== Input records

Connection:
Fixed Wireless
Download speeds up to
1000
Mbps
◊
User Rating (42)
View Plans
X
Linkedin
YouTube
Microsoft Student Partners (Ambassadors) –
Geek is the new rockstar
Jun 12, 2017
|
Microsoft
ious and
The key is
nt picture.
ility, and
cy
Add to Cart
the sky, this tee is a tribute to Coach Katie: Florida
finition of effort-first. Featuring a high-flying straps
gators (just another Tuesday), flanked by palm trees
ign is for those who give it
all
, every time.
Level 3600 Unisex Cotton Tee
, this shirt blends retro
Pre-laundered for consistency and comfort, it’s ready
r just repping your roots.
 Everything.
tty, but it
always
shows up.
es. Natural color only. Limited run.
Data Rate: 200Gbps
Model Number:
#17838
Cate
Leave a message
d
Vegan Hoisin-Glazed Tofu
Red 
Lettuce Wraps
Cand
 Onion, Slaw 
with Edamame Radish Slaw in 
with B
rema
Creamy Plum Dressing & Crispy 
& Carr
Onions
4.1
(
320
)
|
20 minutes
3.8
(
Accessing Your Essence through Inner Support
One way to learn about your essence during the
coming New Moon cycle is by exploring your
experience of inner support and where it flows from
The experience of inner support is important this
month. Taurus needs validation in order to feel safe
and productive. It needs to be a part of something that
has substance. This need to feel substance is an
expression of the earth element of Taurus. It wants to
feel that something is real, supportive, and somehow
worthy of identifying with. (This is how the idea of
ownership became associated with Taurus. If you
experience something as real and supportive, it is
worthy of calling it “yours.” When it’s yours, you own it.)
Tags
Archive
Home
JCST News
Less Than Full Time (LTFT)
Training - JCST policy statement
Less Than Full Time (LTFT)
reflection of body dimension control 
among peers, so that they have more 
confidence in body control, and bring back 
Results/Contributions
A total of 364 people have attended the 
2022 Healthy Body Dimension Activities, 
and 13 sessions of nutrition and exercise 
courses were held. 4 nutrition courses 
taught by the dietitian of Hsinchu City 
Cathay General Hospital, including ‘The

====

An exact copy of all the records above is the required answer.

● Answer to this task
Connection:
Fixed Wireless
Download speeds up to
1000
Mbps
◊
User Rating (42)
View Plans
X
Linkedin
YouTube
Microsoft Student Partners (Ambassadors) –
Geek is the new rockstar
Jun 12, 2017
|
Microsoft
ious and
The key is
nt picture.
ility, and
cy
Add to Cart
the sky, this tee is a tribute to Coach Katie: Florida
finition of effort-first. Featuring a high-flying straps
gators (just another Tuesday), flanked by palm trees
ign is for those who give it
all
, every time.
Level 3600 Unisex Cotton Tee
, this shirt blends retro
Pre-laundered for consistency and comfort, it’s ready
r just repping your roots.
 Everything.
tty, but it
always
shows up.
es. Natural color only. Limited run.
Data Rate: 200Gbps
Model Number:
#17838
Cate
Leave a message
d
Vegan Hoisin-Glazed Tofu
Red 
Lettuce Wraps
Cand
 Onion, Slaw 
with Edamame Radish Slaw in 
with B
rema
Creamy Plum Dressing & Crispy 
& Carr
Onions
4.1
(
320
)
|
20 minutes
3.8
(
Accessing Your Essence through Inner Support
One way to learn about your essence during the
coming New Moon cycle is by exploring your
experience of inner support and where it flows from
The experience of inner support is important this
month. Taurus needs validation in order to feel safe
and productive. It needs to be a part of something that
has substance. This need to feel substance is an
expression of the earth element of Taurus. It wants to
feel that something is real, supportive, and somehow
worthy of identifying with. (This is how the idea of
ownership became associated with Taurus. If you
experience something as real and supportive, it is
worthy of calling it “yours.” When it’s yours, you own it.)
Tags
Archive
Home
JCST News
Less Than Full Time (LTFT)
Training - JCST policy statement
Less Than Full Time (LTFT)
reflection of body dimension control 
among peers, so that they have more 
confidence in body control, and bring back 
Results/Contributions
A total of 364 people have attended the 
2022 Healthy Body Dimension Activities, 
and 13 sessions of nutrition and exercise 
courses were held. 4 nutrition courses 
taught by the dietitian of Hsinchu City 
Cathay General Hospital, including ‘The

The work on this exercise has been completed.